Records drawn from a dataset

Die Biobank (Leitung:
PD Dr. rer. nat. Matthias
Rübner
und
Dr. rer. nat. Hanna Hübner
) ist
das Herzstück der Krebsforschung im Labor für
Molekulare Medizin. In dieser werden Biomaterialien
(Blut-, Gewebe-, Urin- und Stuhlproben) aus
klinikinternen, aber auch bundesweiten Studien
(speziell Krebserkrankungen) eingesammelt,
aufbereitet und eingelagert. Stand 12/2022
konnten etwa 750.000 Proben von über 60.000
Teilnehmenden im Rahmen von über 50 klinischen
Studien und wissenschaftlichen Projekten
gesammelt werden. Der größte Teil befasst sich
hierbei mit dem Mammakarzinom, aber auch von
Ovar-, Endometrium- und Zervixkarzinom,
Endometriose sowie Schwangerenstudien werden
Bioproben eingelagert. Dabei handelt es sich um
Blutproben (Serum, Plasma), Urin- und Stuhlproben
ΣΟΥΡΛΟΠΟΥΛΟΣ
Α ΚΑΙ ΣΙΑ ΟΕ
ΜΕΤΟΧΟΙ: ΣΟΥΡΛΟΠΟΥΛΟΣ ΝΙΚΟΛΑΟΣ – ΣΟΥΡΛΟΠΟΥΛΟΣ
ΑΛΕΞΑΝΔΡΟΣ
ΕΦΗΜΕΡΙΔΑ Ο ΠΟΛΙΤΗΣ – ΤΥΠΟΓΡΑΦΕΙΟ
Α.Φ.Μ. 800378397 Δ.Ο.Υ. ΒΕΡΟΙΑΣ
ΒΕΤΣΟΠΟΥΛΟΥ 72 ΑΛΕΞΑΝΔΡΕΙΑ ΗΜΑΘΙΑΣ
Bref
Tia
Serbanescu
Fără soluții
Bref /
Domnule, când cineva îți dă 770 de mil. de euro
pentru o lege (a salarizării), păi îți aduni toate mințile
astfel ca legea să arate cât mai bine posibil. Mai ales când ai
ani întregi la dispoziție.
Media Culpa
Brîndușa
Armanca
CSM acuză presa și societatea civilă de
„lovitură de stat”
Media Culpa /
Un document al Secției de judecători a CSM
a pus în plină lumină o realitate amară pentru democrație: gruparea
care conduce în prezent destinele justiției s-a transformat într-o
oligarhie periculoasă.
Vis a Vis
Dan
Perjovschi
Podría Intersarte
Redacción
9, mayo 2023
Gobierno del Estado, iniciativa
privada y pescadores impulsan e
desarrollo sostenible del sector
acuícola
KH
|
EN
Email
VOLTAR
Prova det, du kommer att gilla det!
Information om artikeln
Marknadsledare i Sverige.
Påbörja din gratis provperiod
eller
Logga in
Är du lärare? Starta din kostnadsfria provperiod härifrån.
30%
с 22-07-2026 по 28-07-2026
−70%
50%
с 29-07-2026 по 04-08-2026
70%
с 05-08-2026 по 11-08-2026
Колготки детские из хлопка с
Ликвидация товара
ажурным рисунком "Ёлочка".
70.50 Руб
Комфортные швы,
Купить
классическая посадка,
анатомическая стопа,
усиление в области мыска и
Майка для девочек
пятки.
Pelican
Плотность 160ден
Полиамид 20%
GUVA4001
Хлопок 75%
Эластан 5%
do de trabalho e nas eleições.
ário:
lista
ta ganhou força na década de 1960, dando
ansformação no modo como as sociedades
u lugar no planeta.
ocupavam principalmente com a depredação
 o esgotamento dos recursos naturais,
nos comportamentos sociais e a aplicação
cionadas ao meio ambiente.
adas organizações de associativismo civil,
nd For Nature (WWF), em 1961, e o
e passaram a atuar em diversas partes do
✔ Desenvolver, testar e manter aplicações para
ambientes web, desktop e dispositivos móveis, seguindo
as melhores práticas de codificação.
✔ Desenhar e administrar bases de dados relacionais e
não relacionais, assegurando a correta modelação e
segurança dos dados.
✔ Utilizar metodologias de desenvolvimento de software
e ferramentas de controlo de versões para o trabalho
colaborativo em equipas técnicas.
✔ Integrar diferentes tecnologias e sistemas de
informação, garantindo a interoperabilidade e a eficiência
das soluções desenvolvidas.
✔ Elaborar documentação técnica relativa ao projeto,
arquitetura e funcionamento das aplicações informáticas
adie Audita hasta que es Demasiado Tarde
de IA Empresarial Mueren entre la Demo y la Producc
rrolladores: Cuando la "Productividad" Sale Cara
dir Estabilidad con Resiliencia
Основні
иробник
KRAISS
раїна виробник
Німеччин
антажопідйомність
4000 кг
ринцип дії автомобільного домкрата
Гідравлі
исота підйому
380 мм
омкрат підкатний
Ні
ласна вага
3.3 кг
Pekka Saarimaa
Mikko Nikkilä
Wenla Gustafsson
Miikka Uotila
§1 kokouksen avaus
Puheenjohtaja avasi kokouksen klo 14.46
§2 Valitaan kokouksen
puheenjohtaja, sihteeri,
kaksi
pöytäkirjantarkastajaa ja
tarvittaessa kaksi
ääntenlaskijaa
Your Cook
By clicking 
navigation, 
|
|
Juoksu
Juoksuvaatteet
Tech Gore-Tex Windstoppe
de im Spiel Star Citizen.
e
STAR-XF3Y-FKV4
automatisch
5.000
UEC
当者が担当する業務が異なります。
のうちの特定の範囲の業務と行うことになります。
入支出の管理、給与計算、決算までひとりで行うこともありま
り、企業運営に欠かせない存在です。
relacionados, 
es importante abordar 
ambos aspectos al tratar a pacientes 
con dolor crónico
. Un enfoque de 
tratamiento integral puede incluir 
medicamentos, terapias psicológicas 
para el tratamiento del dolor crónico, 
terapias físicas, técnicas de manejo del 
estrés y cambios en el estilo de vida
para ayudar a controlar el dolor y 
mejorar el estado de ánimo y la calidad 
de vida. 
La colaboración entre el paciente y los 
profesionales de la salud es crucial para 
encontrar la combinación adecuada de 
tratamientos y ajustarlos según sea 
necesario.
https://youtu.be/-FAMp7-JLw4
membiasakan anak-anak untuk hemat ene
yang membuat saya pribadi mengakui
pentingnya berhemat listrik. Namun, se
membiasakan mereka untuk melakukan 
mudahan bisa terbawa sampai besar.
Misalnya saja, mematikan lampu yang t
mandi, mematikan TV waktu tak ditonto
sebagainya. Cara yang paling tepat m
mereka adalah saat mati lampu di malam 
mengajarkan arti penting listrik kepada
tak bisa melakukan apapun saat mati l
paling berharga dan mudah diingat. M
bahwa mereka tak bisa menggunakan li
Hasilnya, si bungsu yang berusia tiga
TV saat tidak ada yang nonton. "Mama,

Work to be completed —
Copy every line in the entries above that has the string "ΣΟΥΡΛΟΠΟΥΛΟΣ" in it.

Result of the task —
ΣΟΥΡΛΟΠΟΥΛΟΣ
ΜΕΤΟΧΟΙ: ΣΟΥΡΛΟΠΟΥΛΟΣ ΝΙΚΟΛΑΟΣ – ΣΟΥΡΛΟΠΟΥΛΟΣ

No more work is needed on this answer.